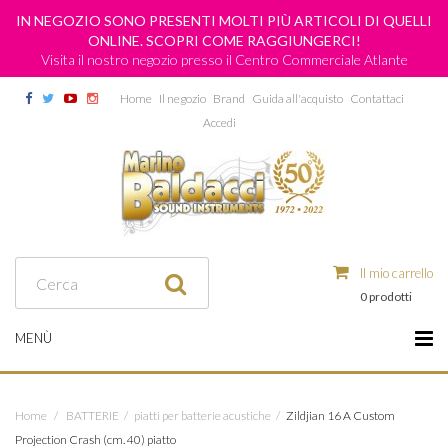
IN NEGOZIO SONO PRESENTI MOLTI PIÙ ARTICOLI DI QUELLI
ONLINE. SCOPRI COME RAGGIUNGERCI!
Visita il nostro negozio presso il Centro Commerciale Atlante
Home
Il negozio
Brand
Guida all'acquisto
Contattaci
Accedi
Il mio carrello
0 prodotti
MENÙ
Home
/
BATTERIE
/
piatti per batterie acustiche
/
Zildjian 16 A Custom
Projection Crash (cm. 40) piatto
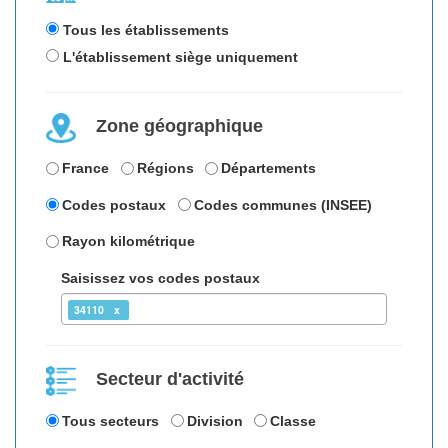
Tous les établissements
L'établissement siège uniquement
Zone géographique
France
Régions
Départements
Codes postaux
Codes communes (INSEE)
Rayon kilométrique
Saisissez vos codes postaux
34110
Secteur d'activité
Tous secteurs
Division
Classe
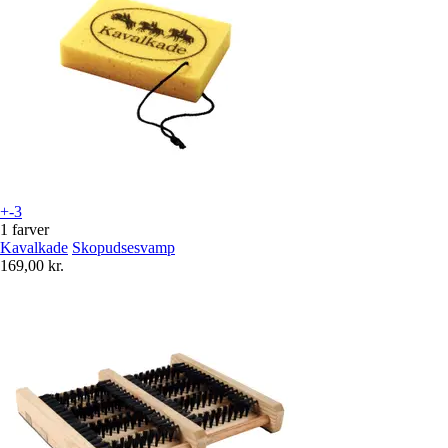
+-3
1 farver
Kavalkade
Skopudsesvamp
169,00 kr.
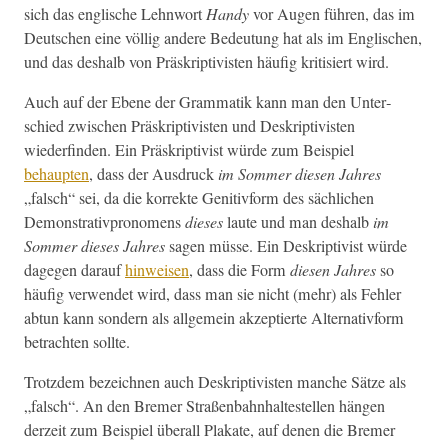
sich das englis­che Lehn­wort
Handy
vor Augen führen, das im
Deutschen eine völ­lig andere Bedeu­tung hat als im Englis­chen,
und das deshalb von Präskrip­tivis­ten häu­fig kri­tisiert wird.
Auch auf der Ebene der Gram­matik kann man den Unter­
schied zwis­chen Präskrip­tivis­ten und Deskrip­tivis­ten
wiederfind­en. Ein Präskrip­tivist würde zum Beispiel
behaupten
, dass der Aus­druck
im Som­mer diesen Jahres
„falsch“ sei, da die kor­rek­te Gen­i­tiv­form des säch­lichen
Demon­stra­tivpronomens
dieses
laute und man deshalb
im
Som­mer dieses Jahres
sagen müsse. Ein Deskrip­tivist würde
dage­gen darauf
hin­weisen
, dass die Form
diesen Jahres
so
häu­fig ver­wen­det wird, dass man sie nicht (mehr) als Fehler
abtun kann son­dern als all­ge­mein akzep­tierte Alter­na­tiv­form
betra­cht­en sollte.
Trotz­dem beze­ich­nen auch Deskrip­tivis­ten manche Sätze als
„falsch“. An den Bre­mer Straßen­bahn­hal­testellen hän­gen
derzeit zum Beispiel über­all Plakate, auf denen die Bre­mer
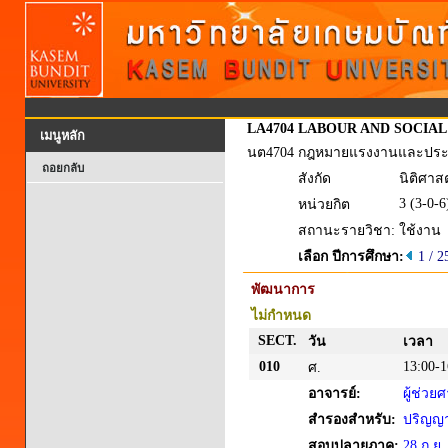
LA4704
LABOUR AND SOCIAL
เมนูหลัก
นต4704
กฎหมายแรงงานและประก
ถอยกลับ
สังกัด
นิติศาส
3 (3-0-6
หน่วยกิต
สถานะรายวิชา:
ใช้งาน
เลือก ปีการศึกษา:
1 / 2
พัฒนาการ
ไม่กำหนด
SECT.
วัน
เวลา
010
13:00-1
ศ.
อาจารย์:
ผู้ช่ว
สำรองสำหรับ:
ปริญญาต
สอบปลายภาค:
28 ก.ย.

_Problem statement_:
Show a copy of each line from the records above in which the string "falsch" occurs.

_Your solution_:
„falsch“ sei, da die kor­rek­te Gen­i­tiv­form des säch­lichen
„falsch“. An den Bre­mer Straßen­bahn­hal­testellen hän­gen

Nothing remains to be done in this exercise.